To All God's Children,
-->Honestly, I feel that there’s something selfish in wanting the person to remember who you are. It doesn’t matter, as long as you love that person unconditionally for who they are, and as long as you recognize them. It’s almost as if it is embarrassing for our loved one to no longer recognize us. Once you can get pass the initial shock of that moment, you should love that person regardless and make due with what emotions you have left to share between you.
I’m positive that your loved one is much worst off than you are – at least you still have a clear memory and can take care of yourself. Be patient; it’s hard when people have short-term memory loss.
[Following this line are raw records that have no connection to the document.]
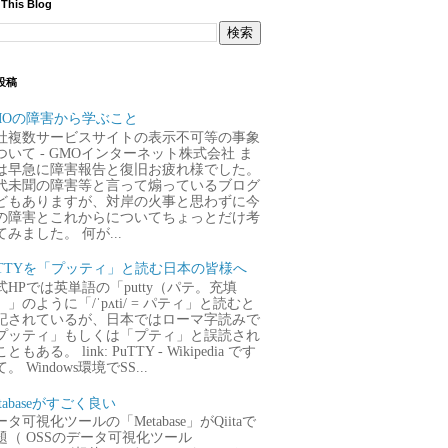
 This Blog
投稿
MOの障害から学ぶこと
社複数サービスサイトの表示不可等の事象
ついて - GMOインターネット株式会社 ま
は早急に障害報告と復旧お疲れ様でした。
代未聞の障害等と言って煽っているブログ
どもありますが、対岸の火事と思わずに今
の障害とこれからについてちょっとだけ考
てみました。 何が...
uTTYを「プッティ」と読む日本の皆様へ
式HPでは英単語の「putty（パテ。充填
）」のように「/ˈpʌti/ = パティ」と読むと
記されているが、日本ではローマ字読みで
プッティ」もしくは「プティ」と誤読され
ともある。 link: PuTTY - Wikipedia です
。 Windows環境でSS...
tabaseがすごく良い
タ可視化ツールの「Metabase」がQiitaで
題（ OSSのデータ可視化ツール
It’s like waking up for the first time every five minutes. I would assume it’s a disorienting and disconcerting feeling not knowing where you are, where you’re going or who is around you.
There’s an old resident at a treatment center I used to work at who repeats himself every few minutes with the exact same fickle expression and countrified tone to his voice. “Hello.” He starts. “Good to see you,” if you happen to know his name. “You’re pretty,” if you’re a female. “What do you want me to do?” “Where are we going?” “Well, where are you going?” “What do you want?” “What are you going to do?” “Where are you from?” And if you say his hometown. “Well, that’s where I’m from.” And once he forgets everything all over again he’ll never ask “Who are you?” Instead, he offers his hand like a friendly introduction. “Hello. Good to see you.”
One day, standing in the hallway, I saw him alone with a desperate expression and scuffled hair offering his hand to every person passing by saying “Hello” repetitively hoping for one of the strangers to acknowledge him. He really was a nice old man, just lost within his own mind.